AtlasOfLivingAustralia / biocache-store

Occurrence processing, indexing and batch processing

Geek Repo:Geek Repo

Github PK Tool:Github PK Tool

Problem with processing of iNaturalist taxonomic entries

Mesibov opened this issue · comments

I downloaded the 638655-record iNaturalist dataset and found 3 fields with full scientific names:
"scientificName" (here called 1)
"scientificName" (here called 2)
"species" (here called 3)
If I can believe the headings.csv that came with the records, the first is raw scientificName, the second is ALA-processed scientificName and the 3rd is "The species the Atlas has matched this record to in the NSL".

As expected there are a few records in (1) with (2) and (3) blank.
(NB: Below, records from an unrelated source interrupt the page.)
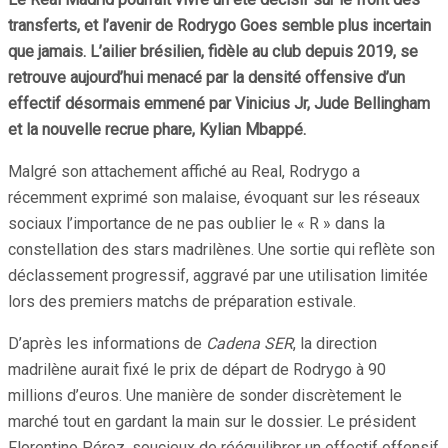
transferts, et l’avenir de Rodrygo Goes semble plus incertain
que jamais. L’ailier brésilien, fidèle au club depuis 2019, se
retrouve aujourd’hui menacé par la densité offensive d’un
effectif désormais emmené par Vinicius Jr, Jude Bellingham
et la nouvelle recrue phare, Kylian Mbappé.
Malgré son attachement affiché au Real, Rodrygo a
récemment exprimé son malaise, évoquant sur les réseaux
sociaux l’importance de ne pas oublier le « R » dans la
constellation des stars madrilènes. Une sortie qui reflète son
déclassement progressif, aggravé par une utilisation limitée
lors des premiers matchs de préparation estivale.
D’après les informations de
Cadena SER
, la direction
madrilène aurait fixé le prix de départ de Rodrygo à 90
millions d’euros. Une manière de sonder discrètement le
marché tout en gardant la main sur le dossier. Le président
Florentino Pérez, soucieux de rééquilibrer un effectif offensif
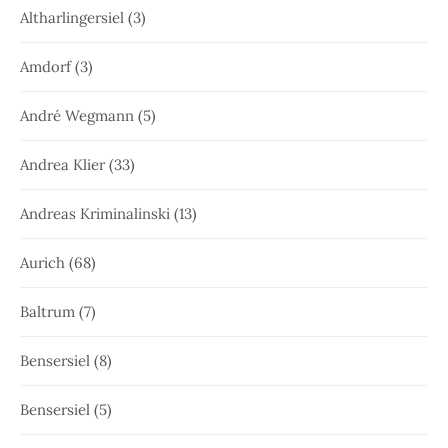
Altharlingersiel
(3)
Amdorf
(3)
André Wegmann
(5)
Andrea Klier
(33)
Andreas Kriminalinski
(13)
Aurich
(68)
Baltrum
(7)
Bensersiel
(8)
Bensersiel
(5)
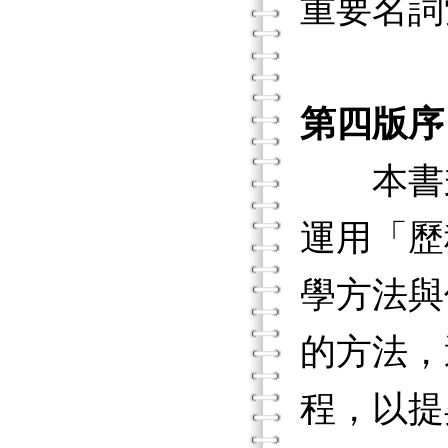
重要名詞
第四版序
本書秉
運用「歷
學方法與
的方法，
程，以提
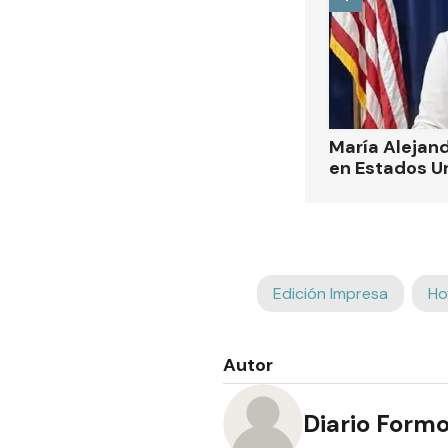
María Alejand
en Estados U
Edición Impresa
Ho
Autor
Diario Form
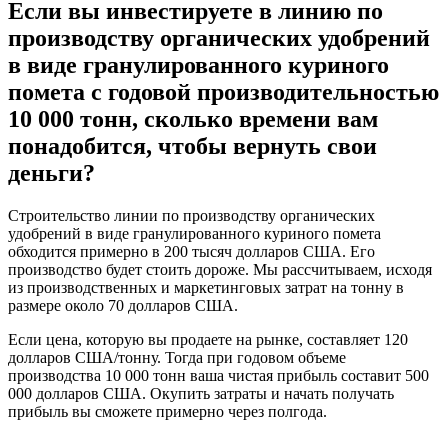
Если вы инвестируете в линию по
производству органических удобрений
в виде гранулированного куриного
помета с годовой производительностью
10 000 тонн, сколько времени вам
понадобится, чтобы вернуть свои
деньги?
Строительство линии по производству органических
удобрений в виде гранулированного куриного помета
обходится примерно в 200 тысяч долларов США. Его
производство будет стоить дороже. Мы рассчитываем, исходя
из производственных и маркетинговых затрат на тонну в
размере около 70 долларов США.
Если цена, которую вы продаете на рынке, составляет 120
долларов США/тонну. Тогда при годовом объеме
производства 10 000 тонн ваша чистая прибыль составит 500
000 долларов США. Окупить затраты и начать получать
прибыль вы сможете примерно через полгода.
Unexpectedly, there are also many records with (1) blank but with (2) and (3) filled. Looking at just one of these, the taxonomy gets weird:
https://biocache.ala.org.au/occurrences/9e4c4726-068c-4860-b142-4ff43ba9fa57

The "original vs processed" tables says that iNaturalist actually did supply a raw ID, namely

Plantae|Tracheophyta|Magnoliopsida|Fabales|Fabaceae|Acacia|Acacia ampliata

Nothing wrong there, but the ALA-processed classification replaces "Tracheophyta" with "Charophyta" (green algae), and "Magnoliopsida" with "Equisetopsida" (horsetails).

I haven't looked at any more of the -/2/3 records. Is this a processing failure? How to explain the phylum and class errors?

Just on the difference in higher classification, ALA's source for Acacia ampliata is here:

https://biodiversity.org.au/nsl/services/rest/node/apni/2919087

which has:

Plantae / Charophyta / Equisetopsida / Magnoliidae / Rosanae / Fabales / Fabaceae / Acacia /Acacia ampliata

That explains the errors. Will ALA be querying APC about this? Their hierarchy is defective.
My download was https://doi.org/10.26197/5d9c2f72356e8

Thanks @Mesibov. Ive passed that question to the NSL.